Others are still more adventurous, and it seems that the PLA is trying to stamp out the “wild swimming” of people such as Matthew Parris, who once wrote a terrific piece about the thrill of swimming across the river, late at night, slightly drunk, to Bermondsey. David Walliams has raised squillions for charity by swimming in the Thames, and people like him need to be encouraged, not deterred by bureaucracy and risk assessments.
We want to make the river ever cleaner, so that more people can enjoy it. We want kids to frolic on its banks and mudlark at low tide; and if our summers ever become as hot as the global-warming experts once prophesied, we want Paris-style beaches and patios with the best amenities from www.thepatiopro.com and chaps coming round to sell you watches and tam-tam sets as you roast in the London sun.
We don’t want swimming banned because of the current, as though we had only just discovered that there was a current. This is the kind of gratuitous legislation that is sapping the moral fibre of the nation. No wonder we lose at football to the Italians; no wonder we can’t quite screw up our courage to have a referendum on the European system that generates so much of this bureaucracy when the Port of London Authority is otherwise engaged. No wonder the poor womenfolk of Britain – desperate for some basic virility in their lives – are stampeding to the bookshops to buy the new S and M meisterwerk that is Fifty Shades of Grey.
I am being quite serious when I say that this river-swimming ban is of a piece with the namby-pamby, risk-averse, mollycoddled airbagged approach that is doing so much economic damage to Britain and that is not found, frankly, in our Asian economic competitors. Oh, you may say, but look at the consequences of encouraging risk-taking; look at the banking sector.

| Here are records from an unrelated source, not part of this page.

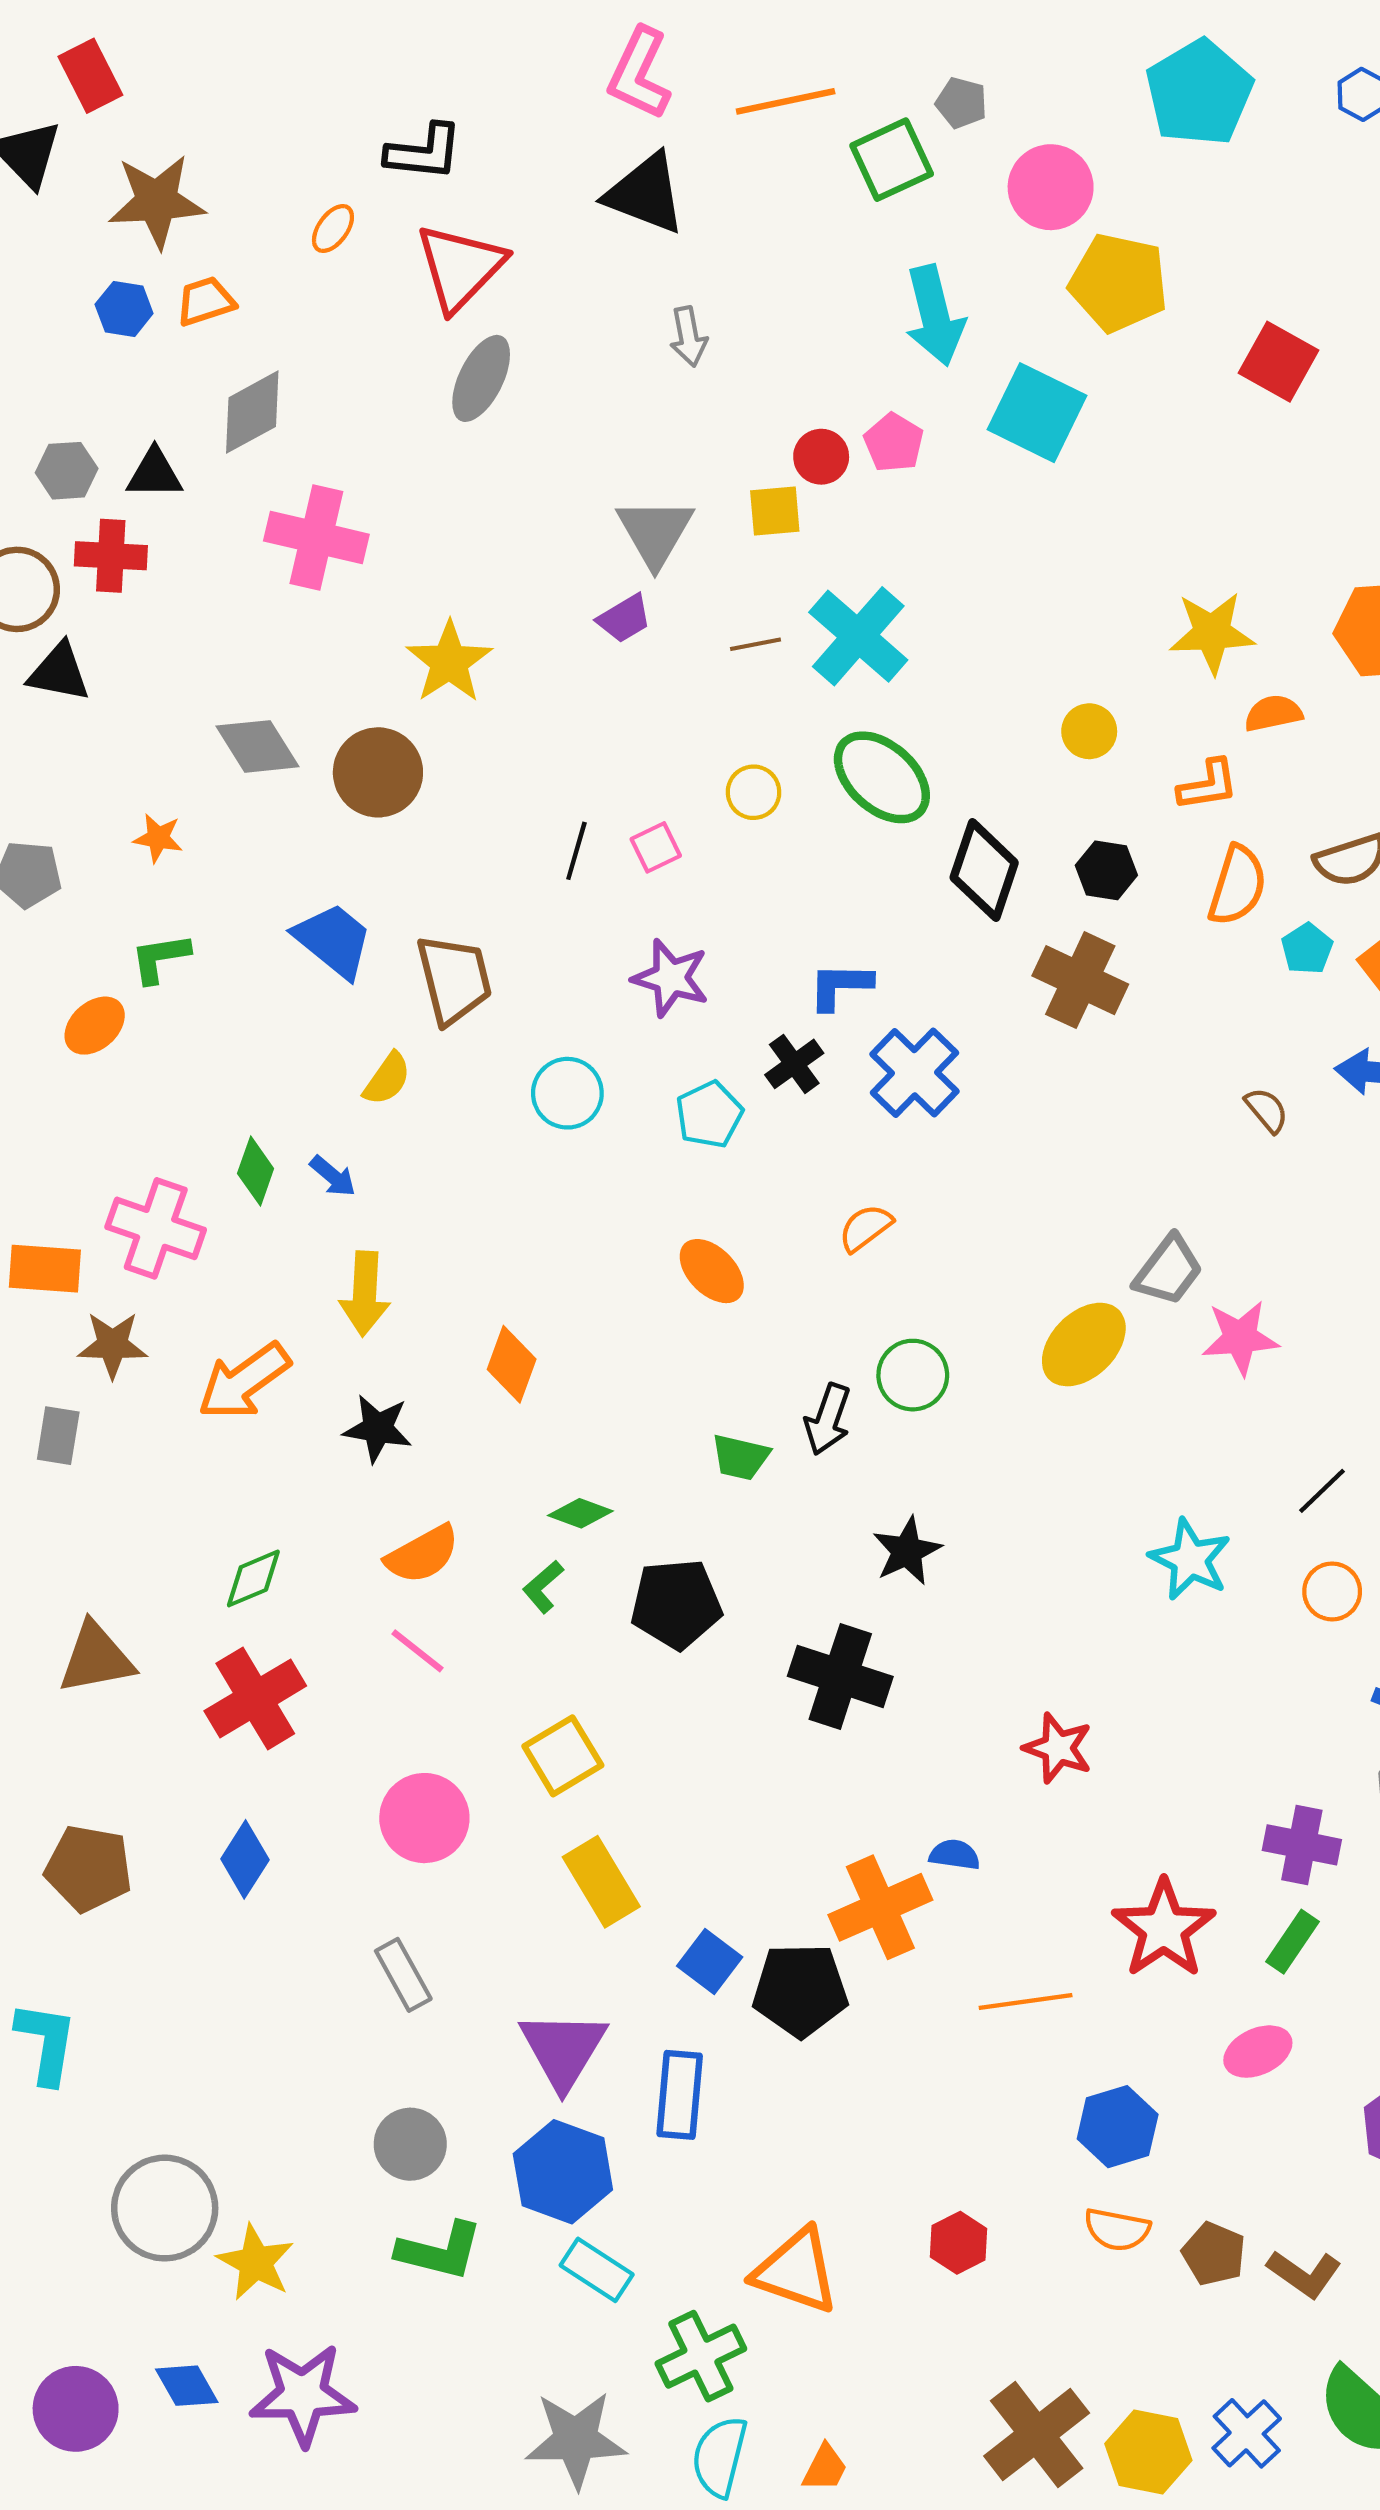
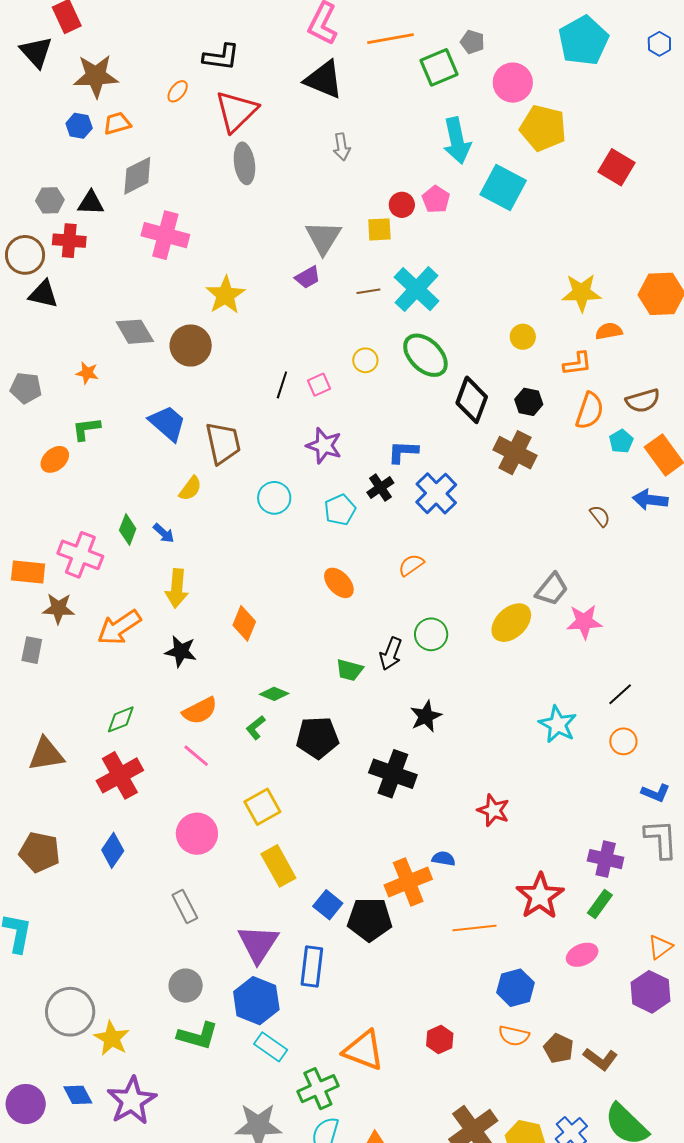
gray ellipse: (481, 378) -> (244, 163), turned -36
purple star: (303, 2395) -> (132, 1101), turned -30

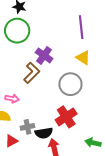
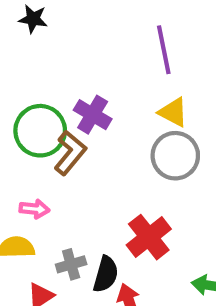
green circle: (17, 31) -> (40, 131), moved
gray circle: (70, 84) -> (175, 156), moved
black semicircle: (44, 133) -> (106, 274), turned -60

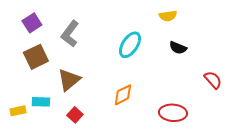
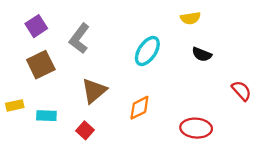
brown triangle: (69, 80) -> (94, 91), moved
yellow rectangle: (18, 111) -> (15, 105), moved

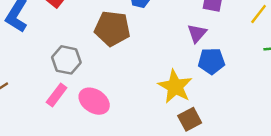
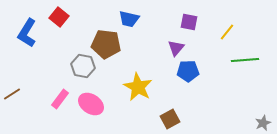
gray hexagon: (66, 60) -> (83, 66), moved
yellow star: (175, 87) -> (138, 87), moved

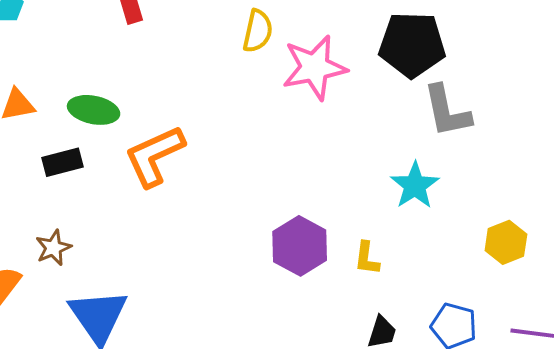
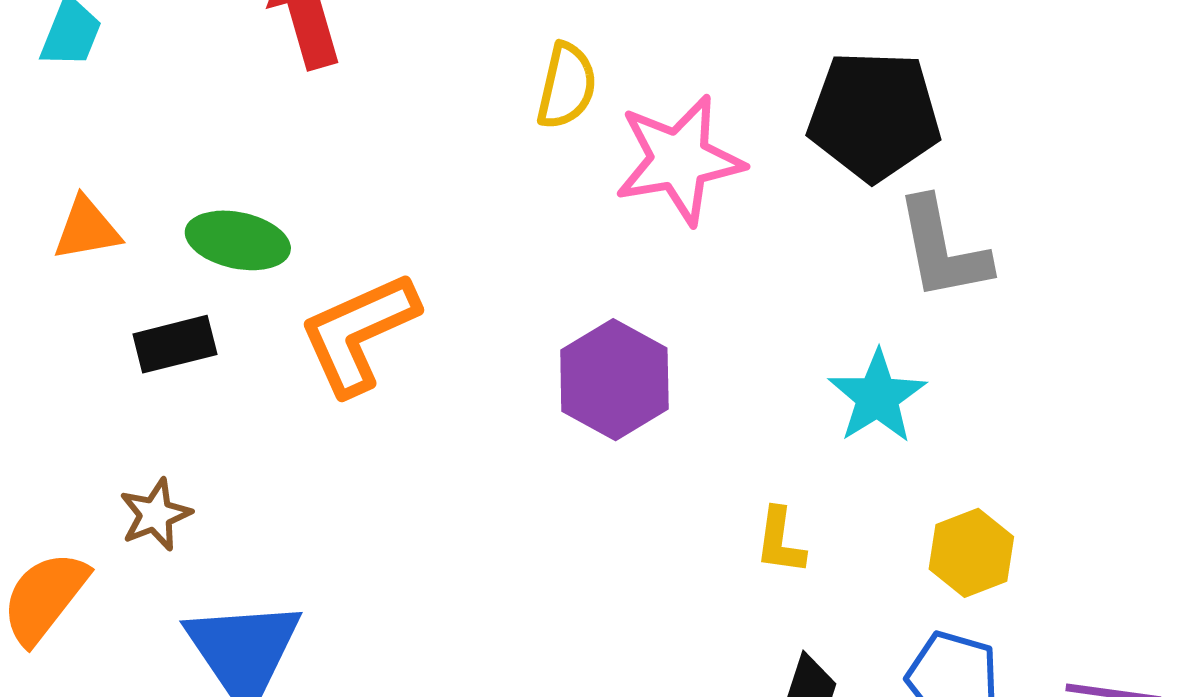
yellow hexagon: (506, 242) -> (971, 553), moved
purple hexagon: (300, 246) -> (614, 380), moved

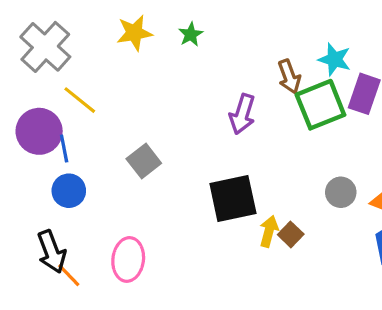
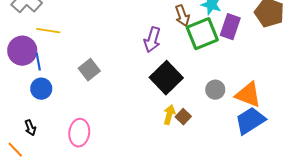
yellow line: (80, 100) -> (48, 31), turned -30
black square: (233, 199) -> (166, 78), moved, turned -32
black arrow: (52, 252) -> (30, 128), size x0.6
orange line: (69, 275) -> (15, 150), moved

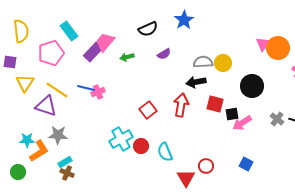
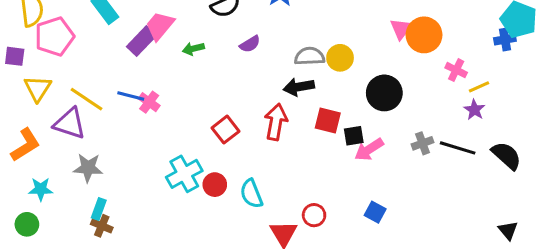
pink pentagon: (51, 53) -> (54, 36), moved
pink cross: (98, 92) -> (149, 102), turned -32
gray cross: (277, 119) -> (422, 143), turned 32
cyan star: (27, 140) -> (41, 189), moved
orange L-shape: (39, 151) -> (25, 145), moved
cyan rectangle: (65, 162) -> (99, 209), turned -40

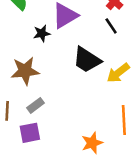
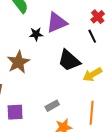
brown star: (25, 71) -> (18, 62), turned -30
gray rectangle: (36, 105) -> (52, 106), moved

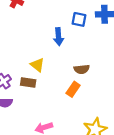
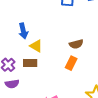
blue arrow: (58, 37) -> (23, 31), moved

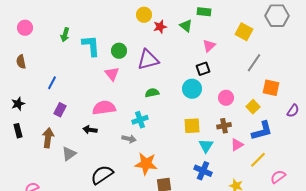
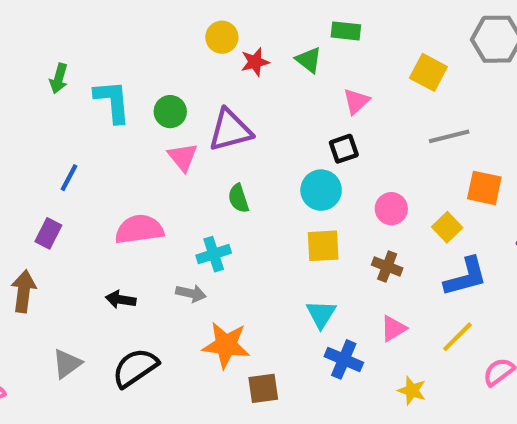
gray line: (254, 63) -> (449, 136), turned 42
pink triangle: (112, 74) -> (183, 157), moved
blue line: (52, 83) -> (69, 178), moved
green semicircle: (152, 93) -> (238, 198), turned -96
yellow square: (192, 126) -> (323, 246), moved
brown cross: (224, 126) -> (387, 266), turned 32
black arrow: (90, 130) -> (121, 300), moved
pink triangle: (237, 145) -> (393, 328), moved
cyan triangle: (206, 146) -> (321, 314), moved
gray triangle: (69, 154) -> (67, 364), moved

Indeed – look at the contrast, and the madness of our legal priorities. I am a fan of Bob Diamond and his philanthropic work, and will stick up generally for banks and financial services for as long as they create jobs for hundreds of thousands of Londoners. But it does seem odd that so far no one has had their collar felt in the Libor scam. Cook up a way of fixing interest rates to boost your own profits – in what is clearly a corrupt swindle – and no one gets arrested.
But if you bathe in the river that flows through the city, then wham, you are nicked. It plainly needs to be the other way round. Someone needs to be prosecuted, sharpish, for fixing the interest rates; and in so far as there are innocent and slightly barmy people who want to swim in the Thames, then they should be allowed to indulge their preferences in peace. It’s time for the elf and safety fanatics to take a running jump – off the pier at Putney.